A friend, a professor in the Russian language and literature, who travelled and lived the Soviet Union during the 1970s, explained away this clumsy lying behaviour as a Soviet relic. The lying is aimed at the domestic audience and the base assumption that overrides any remarks is that the state is always right. As this is the ground rule, the narrative presented doesn’t really matter – it is not a question about true or false, it is a question of what the powers-that-be decide is the case.
What worries me is the effect this disinformation has on well-educated non-Russians. Surprisingly many seem to look for alternative narratives to the “western lying” and “naïve western media” when confronted by a story where Russia obviously is the culprit – as if it could be impossible that Russia was acting so blatantly brutal on a world stage. Suddenly conspiracies with byzantine intrigues are considered as serious alternatives to more straightforward factual reporting.
Except his fans few people take Donald Trump on his word, as his lying is simply too chaotic. But when obviously false narratives by Russian state officials are presented, they are for some reason taken seriously by people who otherwise are good at detecting falsehoods in official statements.
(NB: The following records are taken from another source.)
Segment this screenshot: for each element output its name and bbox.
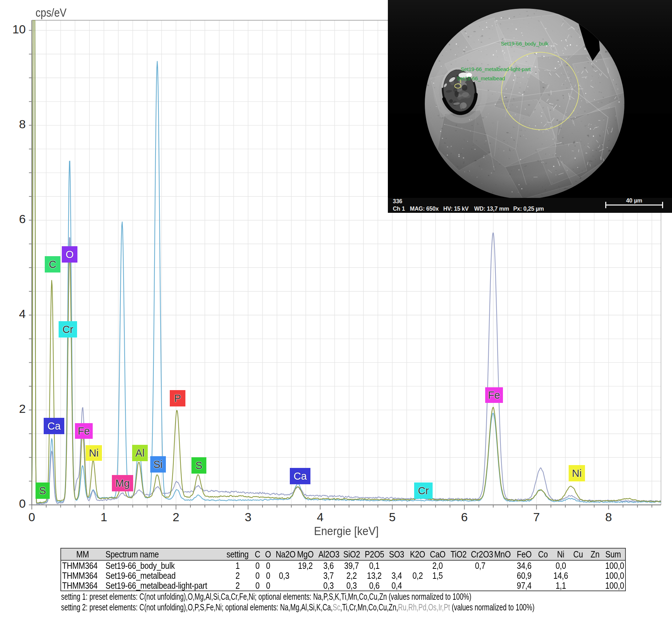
cell-MnO: [491, 571, 514, 581]
x-tick-label-4: 4: [317, 510, 324, 524]
element-marker-Ca: Ca: [44, 418, 64, 434]
quantification-table: MMSpectrum namesettingCONa2OMgOAl2O3SiO2…: [60, 548, 626, 591]
cell-O: 0: [262, 571, 274, 581]
cell-MgO: 19,2: [294, 560, 317, 571]
footnote-segment: setting 1: preset elements: C(not unfold…: [61, 592, 471, 602]
table-header-K2O: K2O: [408, 548, 427, 560]
cell-Cu: [570, 571, 586, 581]
cell-Na2O: 0,3: [274, 571, 294, 581]
element-marker-Fe: Fe: [485, 387, 503, 403]
cell-Na2O: [274, 560, 294, 571]
cell-Cu: [570, 560, 586, 571]
cell-setting: 1: [222, 560, 253, 571]
x-tick-label-7: 7: [533, 510, 540, 524]
cell-Co: [534, 571, 552, 581]
element-marker-Fe: Fe: [75, 423, 93, 439]
table-header-MM: MM: [61, 548, 104, 560]
cell-SiO2: 0,3: [340, 581, 363, 591]
sem-inset-image: Set19-66_body_bulkSet19-66_metalbead-lig…: [388, 0, 672, 213]
cell-MgO: [294, 581, 317, 591]
y-tick-label-2: 2: [19, 402, 26, 415]
sem-annotation-Set19-66_metalbead-light-part: Set19-66_metalbead-light-part: [461, 66, 531, 72]
element-marker-Ca: Ca: [290, 468, 310, 484]
x-tick-label-5: 5: [389, 510, 396, 524]
sem-channel-label: Ch 1: [393, 206, 405, 212]
table-header-P2O5: P2O5: [363, 548, 386, 560]
cell-Ni: 14,6: [552, 571, 570, 581]
cell-MM: THMM364: [61, 571, 104, 581]
cell-FeO: 34,6: [514, 560, 534, 571]
x-tick-label-1: 1: [101, 510, 107, 524]
y-tick-label-10: 10: [12, 22, 26, 36]
sem-px-label: Px: 0,25 µm: [513, 206, 544, 212]
footnote-segment: ,Ti,Cr,Mn,Co,Cu,Zn,: [340, 602, 398, 612]
table-header-SO3: SO3: [386, 548, 408, 560]
table-header-Co: Co: [534, 548, 552, 560]
y-tick-label-6: 6: [19, 212, 26, 226]
cell-Al2O3: 0,3: [317, 581, 340, 591]
sem-frame-number: 336: [393, 198, 402, 205]
sem-hv-label: HV: 15 kV: [443, 206, 468, 212]
table-row-Set19-66_metalbead: THMM364Set19-66_metalbead2000,33,72,213,…: [61, 571, 625, 581]
cell-C: 0: [253, 571, 262, 581]
cell-Zn: [586, 571, 604, 581]
cell-Ni: 0,0: [552, 560, 570, 571]
cell-SiO2: 2,2: [340, 571, 363, 581]
sem-annotation-Set19-66_body_bulk: Set19-66_body_bulk: [501, 41, 548, 47]
sem-mag-label: MAG: 650x: [410, 206, 439, 212]
x-tick-label-2: 2: [173, 510, 179, 524]
cell-Cu: [570, 581, 586, 591]
table-header-MnO: MnO: [491, 548, 514, 560]
table-header-Al2O3: Al2O3: [317, 548, 340, 560]
element-marker-Ni: Ni: [86, 445, 102, 461]
cell-Spectrum name: Set19-66_metalbead-light-part: [104, 581, 222, 591]
x-axis-title: Energie [keV]: [0, 524, 672, 538]
y-tick-label-8: 8: [19, 117, 26, 131]
cell-Co: [534, 560, 552, 571]
element-marker-S: S: [36, 482, 50, 499]
table-header-Cu: Cu: [570, 548, 586, 560]
table-header-setting: setting: [222, 548, 253, 560]
x-tick-label-8: 8: [605, 510, 612, 524]
cell-TiO2: [448, 571, 469, 581]
cell-Sum: 100,0: [604, 571, 625, 581]
cell-Cr2O3: [469, 581, 491, 591]
cell-Zn: [586, 560, 604, 571]
sem-wd-label: WD: 13,7 mm: [474, 206, 509, 212]
table-header-C: C: [253, 548, 262, 560]
x-axis-title-text: Energie [keV]: [314, 524, 379, 538]
element-marker-Mg: Mg: [112, 475, 133, 491]
table-header-Cr2O3: Cr2O3: [469, 548, 491, 560]
sem-annotation-Set19-66_metalbead: Set19-66_metalbead: [457, 75, 505, 81]
element-marker-Ni: Ni: [569, 465, 585, 481]
cell-MgO: [294, 571, 317, 581]
cell-MnO: [491, 581, 514, 591]
cell-Spectrum name: Set19-66_metalbead: [104, 571, 222, 581]
sem-scale-bar-label: 40 µm: [605, 198, 663, 204]
cell-FeO: 60,9: [514, 571, 534, 581]
table-header-TiO2: TiO2: [448, 548, 469, 560]
cell-P2O5: 0,6: [363, 581, 386, 591]
table-header-Sum: Sum: [604, 548, 625, 560]
table-header-row: MMSpectrum namesettingCONa2OMgOAl2O3SiO2…: [61, 548, 625, 560]
cell-FeO: 97,4: [514, 581, 534, 591]
element-marker-Cr: Cr: [59, 321, 77, 338]
cell-Al2O3: 3,7: [317, 571, 340, 581]
x-tick-label-6: 6: [461, 510, 468, 524]
cell-setting: 2: [222, 571, 253, 581]
cell-Sum: 100,0: [604, 581, 625, 591]
cell-MnO: [491, 560, 514, 571]
cell-O: 0: [262, 581, 274, 591]
cell-MM: THMM364: [61, 560, 104, 571]
table-header-Zn: Zn: [586, 548, 604, 560]
cell-MM: THMM364: [61, 581, 104, 591]
cell-CaO: 1,5: [427, 571, 448, 581]
cell-CaO: [427, 581, 448, 591]
table-header-SiO2: SiO2: [340, 548, 363, 560]
table-header-CaO: CaO: [427, 548, 448, 560]
cell-K2O: [408, 581, 427, 591]
cell-Na2O: [274, 581, 294, 591]
table-header-MgO: MgO: [294, 548, 317, 560]
footnote-muted-segment: Sc: [333, 602, 340, 612]
x-tick-label-0: 0: [28, 510, 35, 524]
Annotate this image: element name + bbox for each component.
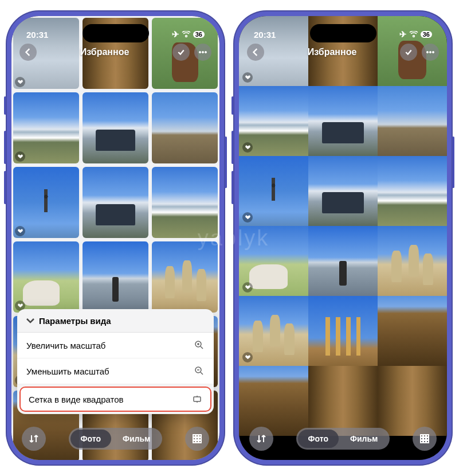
svg-rect-21: [421, 438, 423, 440]
power-btn: [452, 136, 454, 188]
zoom-in-icon: [194, 340, 205, 350]
phone-right: 20:31 ✈ 36 Избранное: [233, 10, 453, 466]
svg-point-15: [426, 52, 428, 53]
wifi-icon: [182, 31, 191, 38]
menu-title: Параметры вида: [39, 316, 111, 326]
svg-rect-10: [196, 438, 198, 440]
favorite-icon: [242, 282, 253, 292]
thumb[interactable]: [81, 91, 150, 165]
dynamic-island: [83, 24, 149, 42]
phone-left: 20:31 ✈ 36 Избранное: [6, 10, 225, 466]
thumb[interactable]: [81, 240, 150, 314]
favorite-icon: [242, 72, 253, 83]
menu-zoom-out[interactable]: Уменьшить масштаб: [17, 358, 214, 384]
chevron-down-icon: [25, 315, 36, 326]
volume-up-btn: [231, 96, 234, 115]
thumb[interactable]: [11, 240, 81, 314]
svg-rect-24: [421, 440, 423, 443]
svg-rect-7: [196, 435, 198, 437]
bottom-bar: Фото Фильм: [11, 427, 219, 451]
svg-rect-26: [426, 440, 429, 443]
thumb[interactable]: [308, 296, 378, 366]
action-btn: [4, 171, 6, 204]
thumb[interactable]: [308, 226, 378, 296]
thumb[interactable]: [81, 165, 150, 240]
view-segment: Фото Фильм: [69, 428, 163, 450]
svg-rect-11: [199, 438, 201, 440]
airplane-icon: ✈: [172, 29, 179, 40]
menu-square-grid[interactable]: Сетка в виде квадратов: [19, 387, 211, 412]
page-title: Избранное: [308, 47, 357, 57]
svg-rect-18: [421, 435, 423, 437]
grid-button[interactable]: [413, 427, 437, 451]
photo-grid-square[interactable]: [239, 16, 447, 436]
svg-point-0: [199, 52, 201, 53]
svg-rect-5: [194, 397, 201, 401]
status-time: 20:31: [26, 30, 48, 40]
seg-film[interactable]: Фильм: [340, 430, 388, 448]
svg-point-1: [202, 52, 203, 53]
thumb[interactable]: [378, 366, 447, 436]
svg-rect-8: [199, 435, 201, 437]
thumb[interactable]: [11, 165, 81, 240]
svg-rect-6: [193, 435, 195, 437]
battery-level: 36: [421, 31, 432, 38]
svg-rect-20: [426, 435, 429, 437]
svg-rect-22: [423, 438, 426, 440]
aspect-icon: [192, 394, 202, 404]
svg-rect-23: [426, 438, 429, 440]
thumb[interactable]: [378, 86, 447, 156]
status-right: ✈ 36: [172, 29, 205, 40]
thumb[interactable]: [239, 366, 308, 436]
menu-header[interactable]: Параметры вида: [17, 309, 214, 333]
menu-item-label: Уменьшить масштаб: [26, 366, 109, 376]
thumb[interactable]: [308, 86, 378, 156]
screen-left: 20:31 ✈ 36 Избранное: [11, 16, 219, 460]
svg-rect-13: [196, 440, 198, 443]
sort-button[interactable]: [249, 427, 273, 451]
thumb[interactable]: [239, 296, 308, 366]
grid-button[interactable]: [185, 427, 209, 451]
thumb[interactable]: [239, 156, 308, 226]
svg-rect-25: [423, 440, 426, 443]
svg-rect-14: [199, 440, 201, 443]
thumb[interactable]: [150, 165, 219, 240]
thumb[interactable]: [11, 91, 81, 165]
svg-point-17: [432, 52, 434, 53]
svg-rect-9: [193, 438, 195, 440]
thumb[interactable]: [239, 226, 308, 296]
menu-zoom-in[interactable]: Увеличить масштаб: [17, 333, 214, 358]
favorite-icon: [242, 212, 253, 223]
seg-photo[interactable]: Фото: [298, 430, 339, 448]
sort-button[interactable]: [22, 427, 46, 451]
volume-down-btn: [231, 131, 234, 164]
power-btn: [225, 136, 227, 188]
svg-point-16: [429, 52, 431, 53]
svg-point-2: [205, 52, 206, 53]
screen-right: 20:31 ✈ 36 Избранное: [239, 16, 447, 460]
favorite-icon: [242, 142, 253, 153]
view-options-menu: Параметры вида Увеличить масштаб Уменьши…: [17, 309, 214, 414]
favorite-icon: [15, 151, 25, 162]
thumb[interactable]: [239, 86, 308, 156]
thumb[interactable]: [308, 366, 378, 436]
thumb[interactable]: [308, 156, 378, 226]
menu-item-label: Увеличить масштаб: [26, 341, 105, 350]
thumb[interactable]: [378, 226, 447, 296]
volume-down-btn: [4, 131, 6, 164]
favorite-icon: [15, 77, 25, 87]
thumb[interactable]: [378, 296, 447, 366]
seg-film[interactable]: Фильм: [112, 430, 160, 448]
seg-photo[interactable]: Фото: [70, 430, 111, 448]
wifi-icon: [409, 31, 418, 38]
status-time: 20:31: [254, 30, 276, 40]
svg-rect-19: [423, 435, 426, 437]
menu-item-label: Сетка в виде квадратов: [29, 395, 124, 404]
bottom-bar: Фото Фильм: [239, 427, 447, 451]
page-title: Избранное: [80, 47, 129, 57]
thumb[interactable]: [378, 156, 447, 226]
thumb[interactable]: [150, 240, 219, 314]
status-right: ✈ 36: [399, 29, 432, 40]
favorite-icon: [15, 226, 25, 236]
thumb[interactable]: [150, 91, 219, 165]
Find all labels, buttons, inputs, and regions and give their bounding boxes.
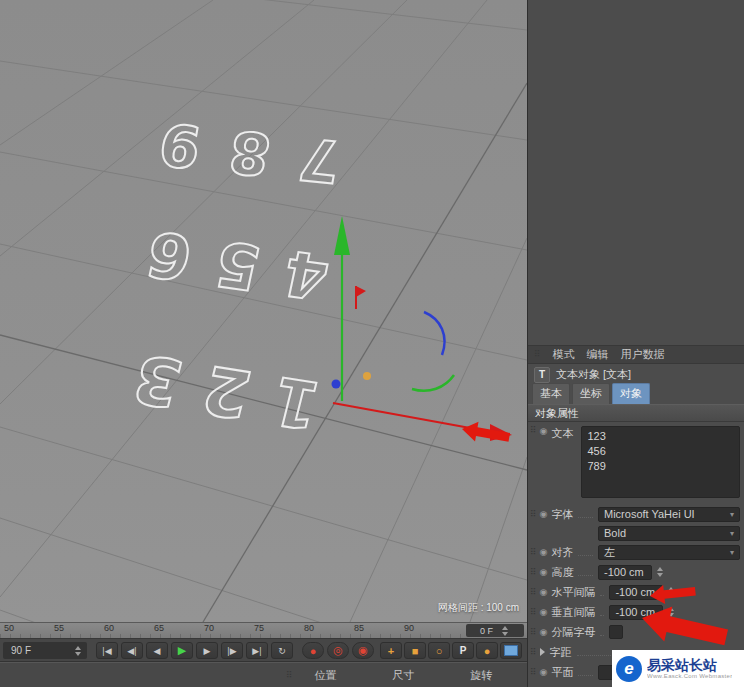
- drag-handle-icon[interactable]: ⠿: [530, 568, 537, 577]
- align-value: 左: [604, 545, 615, 560]
- key-position-toggle[interactable]: +: [380, 642, 402, 659]
- current-frame-field[interactable]: 0 F: [466, 624, 524, 637]
- height-label: 高度: [551, 565, 573, 580]
- attribute-tabs: 基本 坐标 对象: [528, 385, 744, 404]
- separate-letters-checkbox[interactable]: [609, 625, 623, 639]
- chevron-down-icon: ▾: [730, 510, 734, 519]
- animation-dot-icon[interactable]: ◉: [540, 607, 548, 617]
- menu-mode[interactable]: 模式: [553, 347, 575, 362]
- current-frame-stepper[interactable]: [500, 623, 510, 638]
- drag-handle-icon[interactable]: ⠿: [534, 350, 541, 359]
- motion-clip-button[interactable]: [500, 642, 522, 659]
- drag-handle-icon[interactable]: ⠿: [530, 668, 537, 677]
- dotted-leader: [600, 594, 604, 596]
- hspace-label: 水平间隔: [551, 585, 595, 600]
- key-rotation-toggle[interactable]: ○: [428, 642, 450, 659]
- autokeying-button[interactable]: ◎: [327, 642, 349, 659]
- align-dropdown[interactable]: 左 ▾: [598, 545, 740, 560]
- animation-dot-icon[interactable]: ◉: [540, 547, 548, 557]
- font-style-row: Bold ▾: [528, 524, 744, 542]
- keyframe-selection-button[interactable]: ◉: [352, 642, 374, 659]
- drag-handle-icon[interactable]: ⠿: [530, 648, 537, 657]
- font-family-value: Microsoft YaHei UI: [604, 508, 695, 520]
- hspace-property-row: ⠿ ◉ 水平间隔 -100 cm: [528, 582, 744, 602]
- play-button[interactable]: ▶: [171, 642, 193, 659]
- vspace-label: 垂直间隔: [551, 605, 595, 620]
- previous-frame-button[interactable]: ◀: [146, 642, 168, 659]
- rotation-band-blue[interactable]: [424, 312, 445, 355]
- dotted-leader: [578, 674, 593, 676]
- record-keyframe-button[interactable]: ●: [302, 642, 324, 659]
- object-properties-header[interactable]: 对象属性: [528, 404, 744, 422]
- chevron-down-icon: ▾: [730, 529, 734, 538]
- cycle-button[interactable]: ↻: [271, 642, 293, 659]
- grid-spacing-label: 网格间距 : 100 cm: [438, 601, 519, 615]
- animation-dot-icon[interactable]: ◉: [540, 587, 548, 597]
- animation-dot-icon[interactable]: ◉: [540, 667, 548, 677]
- watermark-title: 易采站长站: [647, 658, 732, 673]
- vspace-stepper[interactable]: [666, 605, 676, 620]
- tab-basic[interactable]: 基本: [532, 383, 570, 404]
- next-frame-button[interactable]: ▶: [196, 642, 218, 659]
- chevron-down-icon: ▾: [730, 548, 734, 557]
- height-property-row: ⠿ ◉ 高度 -100 cm: [528, 562, 744, 582]
- tick-label: 50: [4, 623, 54, 633]
- viewport-3d[interactable]: 789 456 123 网格间距 : 100 cm: [0, 0, 527, 622]
- tick-label: 65: [154, 623, 204, 633]
- next-key-button[interactable]: |▶: [221, 642, 243, 659]
- rotation-band-green[interactable]: [412, 375, 454, 391]
- dotted-leader: [578, 554, 593, 556]
- menu-userdata[interactable]: 用户数据: [621, 347, 665, 362]
- tick-label: 75: [254, 623, 304, 633]
- previous-key-button[interactable]: ◀|: [121, 642, 143, 659]
- drag-handle-icon[interactable]: ⠿: [530, 510, 537, 519]
- timeline-ruler[interactable]: 50 55 60 65 70 75 80 85 90 0 F: [0, 622, 527, 638]
- drag-handle-icon[interactable]: ⠿: [530, 426, 537, 435]
- drag-handle-icon[interactable]: ⠿: [530, 588, 537, 597]
- cinema4d-window: 789 456 123 网格间距 : 100 cm 50 55 60 65 70…: [0, 0, 744, 687]
- drag-handle-icon[interactable]: ⠿: [530, 608, 537, 617]
- expand-triangle-icon[interactable]: [540, 648, 545, 656]
- height-input[interactable]: -100 cm: [598, 565, 652, 580]
- object-title: 文本对象 [文本]: [556, 367, 631, 382]
- timeline-ticks: 50 55 60 65 70 75 80 85 90: [0, 623, 527, 633]
- text-line: 456: [587, 444, 734, 459]
- animation-dot-icon[interactable]: ◉: [540, 567, 548, 577]
- tick-label: 85: [354, 623, 404, 633]
- hspace-stepper[interactable]: [666, 585, 676, 600]
- text-input[interactable]: 123 456 789: [581, 426, 740, 498]
- text-property-row: ⠿ ◉ 文本 123 456 789: [528, 422, 744, 504]
- coord-position-label: 位置: [315, 668, 371, 683]
- transport-bar: 90 F |◀ ◀| ◀ ▶ ▶ |▶ ▶| ↻ ● ◎ ◉ + ■ ○ P ●: [0, 638, 527, 662]
- animation-dot-icon[interactable]: ◉: [540, 627, 548, 637]
- drag-handle-icon[interactable]: ⠿: [530, 628, 537, 637]
- go-to-end-button[interactable]: ▶|: [246, 642, 268, 659]
- tab-object[interactable]: 对象: [612, 383, 650, 404]
- x-axis-arrowhead-icon[interactable]: [490, 424, 512, 441]
- drag-handle-icon[interactable]: ⠿: [286, 671, 293, 680]
- hspace-input[interactable]: -100 cm: [609, 585, 663, 600]
- font-property-row: ⠿ ◉ 字体 Microsoft YaHei UI ▾: [528, 504, 744, 524]
- key-pla-toggle[interactable]: ●: [476, 642, 498, 659]
- go-to-start-button[interactable]: |◀: [96, 642, 118, 659]
- animation-dot-icon[interactable]: ◉: [540, 509, 548, 519]
- dotted-leader: [600, 614, 604, 616]
- menu-edit[interactable]: 编辑: [587, 347, 609, 362]
- drag-handle-icon[interactable]: ⠿: [530, 548, 537, 557]
- align-label: 对齐: [551, 545, 573, 560]
- height-stepper[interactable]: [655, 565, 665, 580]
- animation-dot-icon[interactable]: ◉: [540, 426, 548, 436]
- coord-rotation-label: 旋转: [471, 668, 527, 683]
- key-parameter-toggle[interactable]: P: [452, 642, 474, 659]
- font-family-dropdown[interactable]: Microsoft YaHei UI ▾: [598, 507, 740, 522]
- dotted-leader: [600, 634, 604, 636]
- end-frame-value: 90 F: [11, 645, 31, 656]
- end-frame-field[interactable]: 90 F: [3, 642, 87, 659]
- font-label: 字体: [551, 507, 573, 522]
- font-style-dropdown[interactable]: Bold ▾: [598, 526, 740, 541]
- kerning-label: 字距: [550, 645, 572, 660]
- end-frame-stepper[interactable]: [73, 643, 83, 658]
- key-scale-toggle[interactable]: ■: [404, 642, 426, 659]
- vspace-input[interactable]: -100 cm: [609, 605, 663, 620]
- tab-coordinates[interactable]: 坐标: [572, 383, 610, 404]
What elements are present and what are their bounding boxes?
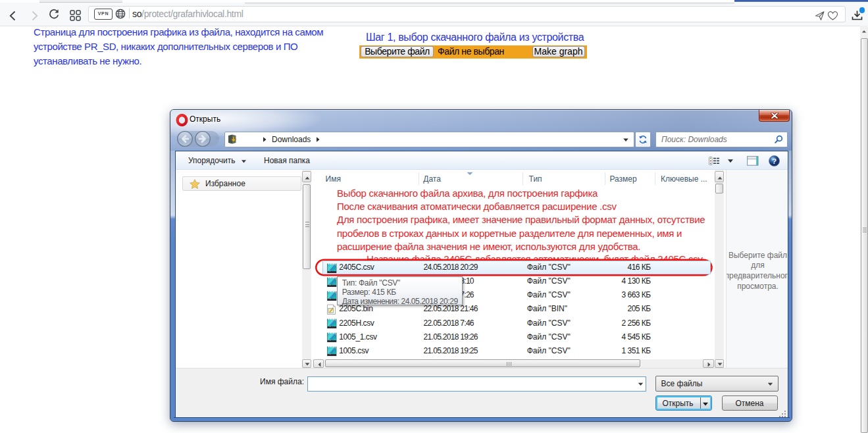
svg-text:?: ? <box>772 157 777 165</box>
I am not trying to deny that “the West” would not be guilty of deceiving, lying and obfuscating the truth on a regular basis – but the standards between Russia and the west appear to be different. One difference is that in the west, the truth has a precise meaning, also on an official level – if you get caught lying you might have to resign and even face court. This difference might be eroding with people like Donald Trump and Boris Johnson in power. One can pray their reigns will be superseded by something better. And that the recent Iranian admittance of responsibility for the downing of the Ukrainian aircraft might make the Kremlin take a new look at its own policy towards the truth – although the latter idea is perhaps a bit too naïve yet to wish for.